A judge presiding over a libel case in Uyo, capital of Akwa Ibom State has jailed for one month the lawyer representing the defendant and detained a journalist covering the proceedings.
On July 27, 2022, Justice Ekaete Obot ordered the jailing for one month of Inibehe Effiong, the defense lawyer in the case of libel brought by Akwa Ibom State governor Udom Emmanuel. The Governor filed the suit after Leo Ekpenyong, who is also a lawyer, alleged that he bought an election dispute judgement from the National Assembly Election Tribunal.
Defense counsel Effiong had angered the Justice Obot by raising objection to her expulsion of Saviour Imukudo, a reporter from THE PREMIUM TIMES and the deployment of heavily-armed police men in the courtroom.
The journalist was detained for about five hours, first, in an office within the judiciary complex before being transferred to a nearby police station, where he was made to write a statement. His phone was seized and the recordings deleted before the gadget was returned to him upon his release.
“The Chief Judge of Akwa Ibom ordered a Premium Times reporter to leave the court. I said my lord, we were thinking that since the proceeding is public, that members of the public should be allowed to observe the proceeding,” The lawyer tweeted.
Effiong then applied to the Court to send out the security officers saying he felt extremely unsafe and uncomfortable.
“The moment My Lord entered the Courtroom, His Lordship ordered the orderly attached to the court to go out and bring the armed policemen inside the courtroom. I started feeling that there was going to be trouble. After the Premium Times reporter was sent out, I raised the issue,” Effiong added in his Tweet.
In committing Effiong to prison, Justice Obot said she hoped that the lawyer would use the correctional facility to purge himself of insolence and dishonorable acts.
Relations between the defense lawyer and Justice Obot, who is also the Chief justice of the state, have been frosty, ever since the latter managed to get the court to set aside the judge’s earlier judgement awarding damages of 1.5 billion Naira (about 3 million dollars) to the plaintiff. Arguing that his client was not given a fair hearing, the Effiong got the decision quashed. The lawyer has since repeatedly contended that the judge is liable to be biased and has even filed a motion asking her to recuse herself from the case.
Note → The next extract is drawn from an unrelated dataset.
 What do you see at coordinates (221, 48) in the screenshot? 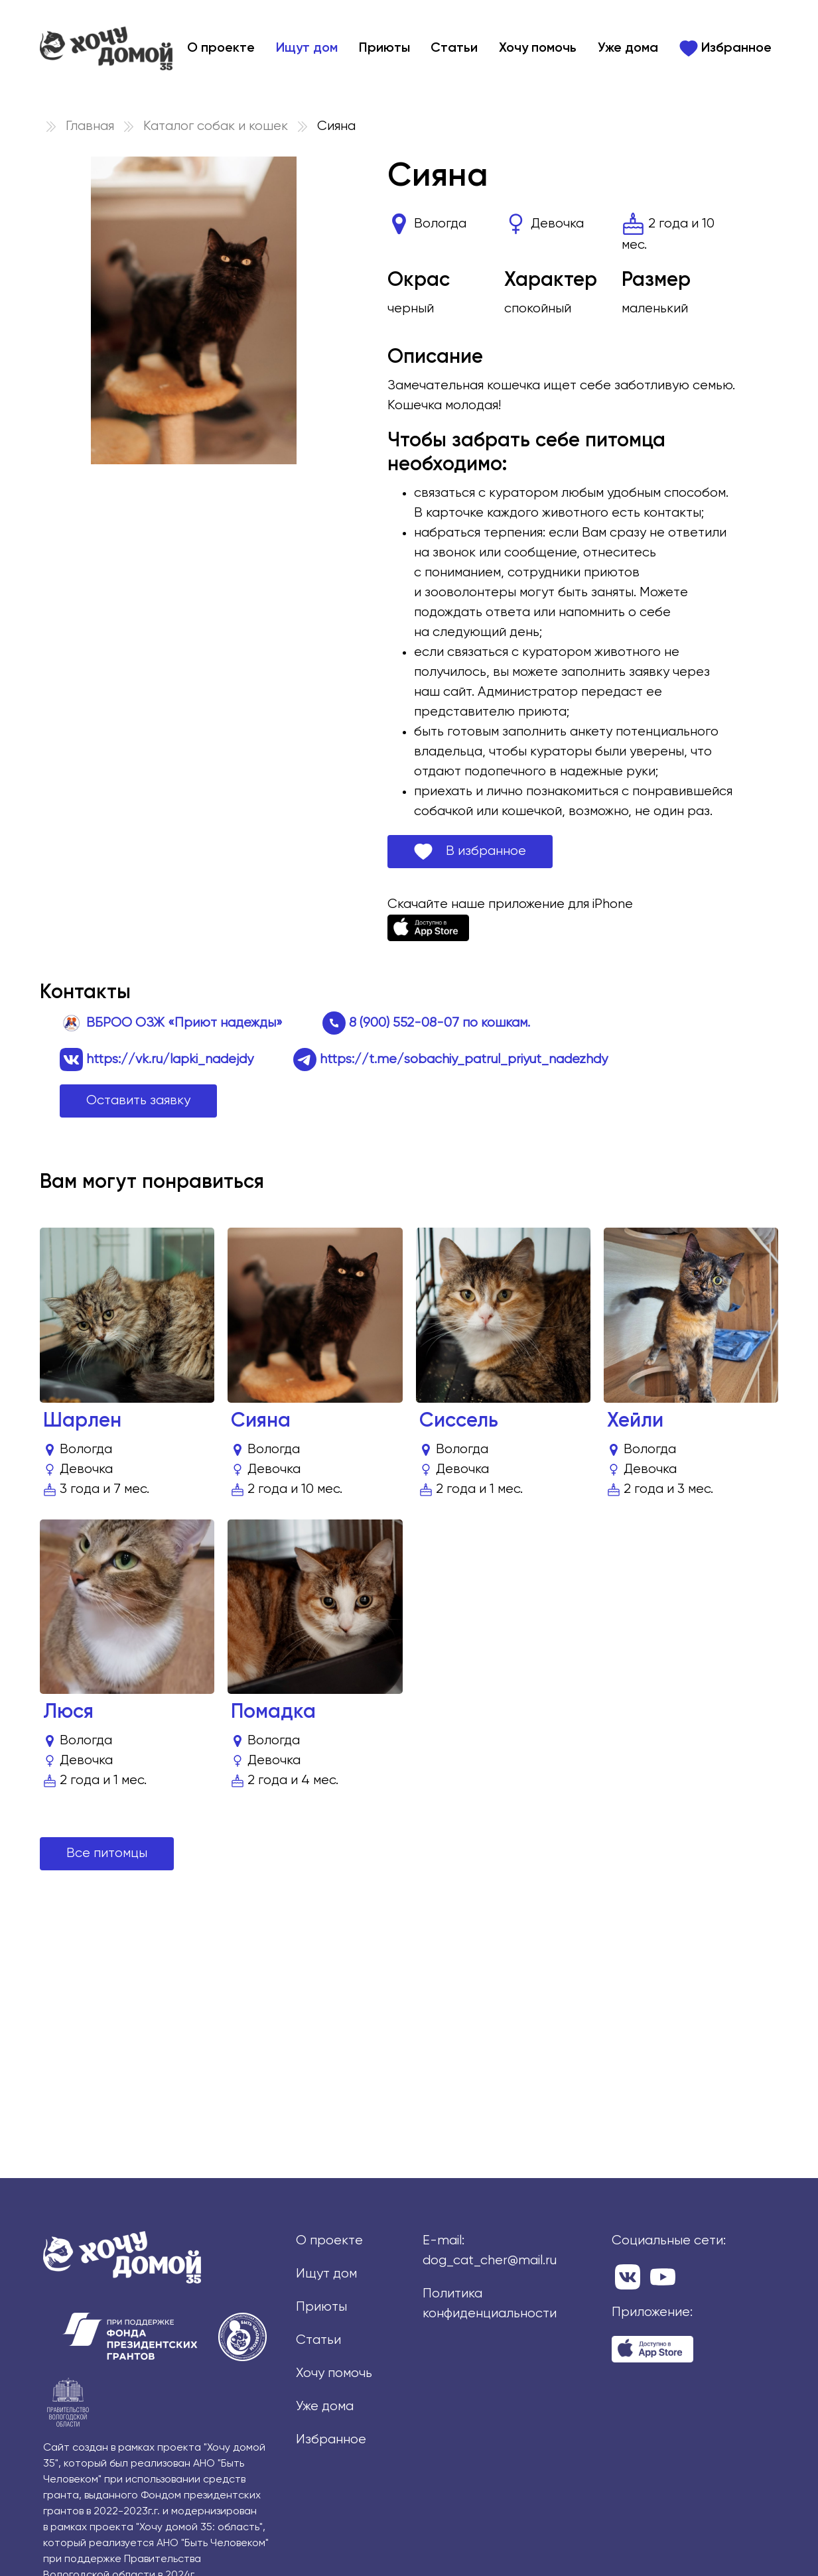 I see `О проекте` at bounding box center [221, 48].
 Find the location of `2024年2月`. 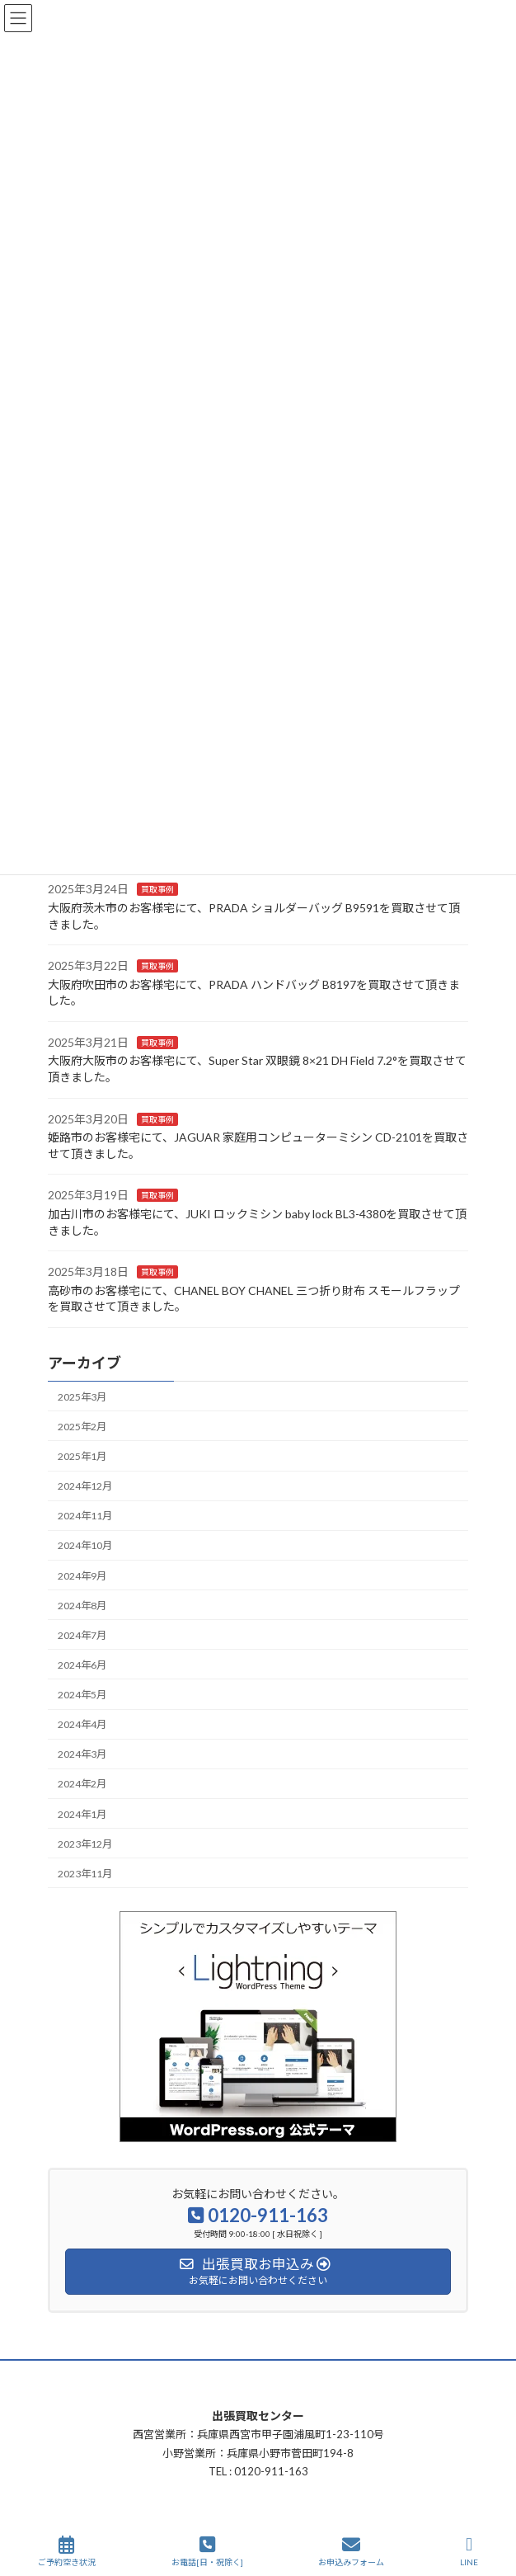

Judge Obot’s spat with Effiong is the third in the course of her handling of the case. In a previous incident, she lashed out at the lawyer “You’re not on Channels TV. Don’t stand before me and talk nonsense,” she roared in a reprimand that raised a storm about her professionalism.
During another session on July 1, 2022, the judge at some point, shouted at the lawyer, “Please shut up! Who do you think you’re talking to?”
Meanwhile, the Nigerian Bar Association (NBA) has condemned the jailing of Inibehe Effiong and vowed to get the lawyer released “shortly.”
“While not going into the merits of this particular matter yet, suffice it to say that the NBA is strongly opposed to, and will continue to resist all attempts to intimidate, threaten or harass our members while properly carrying out their professional responsibilities,” reads a statement released on July 28, and signed by the chairman of the Uyo Branch of the NBA Olumide Akpata.
The Media Foundation for West Africa (MFWA) finds the jailing of lawyer Effiong quite disturbing, especially because he was defending another person’s right to freedom of expression and a journalist’s right to report on court proceedings unhindered. We condemn the apparently vindictive imprisonment of Effiomg and call on the authorities in Nigeria to ensure the immediate release of the lawyer as well as the transfer of the case to another judge.
Meanwhile, the judge has explained to an Assistant Managing Editor of THE PREMIUM TIMES, Cletus Ukpong, that she ordered the expulsion of Saviour Imukudo because the reporter was recording the court proceedings without her permission.
Justice Obot in previous proceedings had ordered court officials to temporarily seize phones from reporters in the middle of proceedings to prevent any recordings.
“Protocols for covering court proceedings must be spelt out clearly by the presiding judge or authorised court officials at the onset. Without any such prior notice, it should be assumed that journalists can record court proceedings, as they are public events. We therefore, deplore the detention and harassment of journalist Imukudo and urge the court authorities to ensure such arbitrary exercise of judicial power to undermine press freedom and the right to information is not repeated,” said Muheeb Saeed, head of Press Freedom at the Media Foundation for West Africa (MFWA).